Focaccia Bread with Caramalized Onion, Rosemary and Cherry Tomato

TRH Focaccia Bread with Caramalized Onion, Rosemary and Cherry Tomato

Add to your Kenwood mixing bowl with dough attachment;
400 g bread flour,
1 x 10 g pkt instant yeast,
1/2 tsp salt, sift together and give a light whisk.

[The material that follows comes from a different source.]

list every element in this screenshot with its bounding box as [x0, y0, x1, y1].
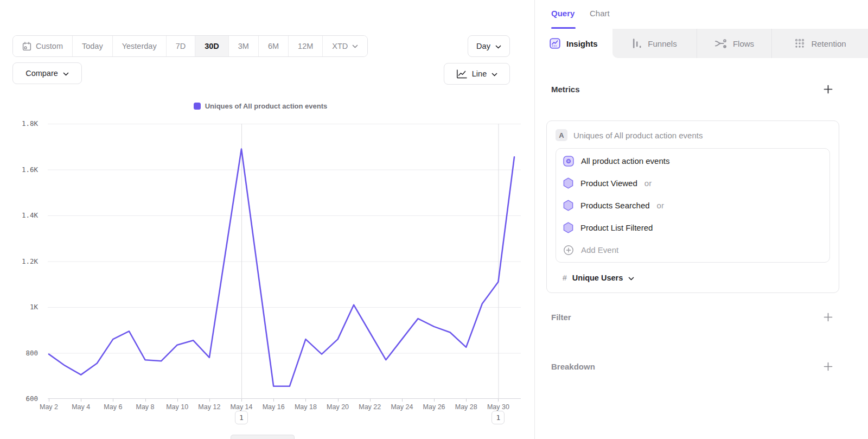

Make a well in the center add
1 cup lukewarm water,
2 tbsp canola oil and mix to a soft dough in bowl on low speed adding more lukewarm water if needed.
Knead for a further 7 mins on increased speed.
Brush a baking tray or pizza pan with olive oil, with your fingers press the dough into the tin, cover and place in a warm place for 1 hour to rise.
Sprinkle a little flour over dough before you cover.
Preheat oven to 200 C or 180 C (fan assist)
After dough has doubled in size, make indents in the dough with your index finger, take 2 tbsp olive oil and brush the dough, Sprinkle with coarse sea salt. Let it rise a further 30 mins, covered.

Focaccia topping:
chop 1 large red onion,
4 cloves minced garlic,
1/2 chopped green pepper and the leaves of 4 sprigs Rosemary,
coarse black pepper.

Sauté in 2 tbsp olive oil until soft,
add 4 tbsp balsamic vinegar to pan and cook on low for 2 mins allowing it to reduce.
Set aside to cool.
Place topping over dough, cut 10 cherry tomatoes in half and add, sprinkle of sweet basil. Bake in oven for 20 to 25 mins.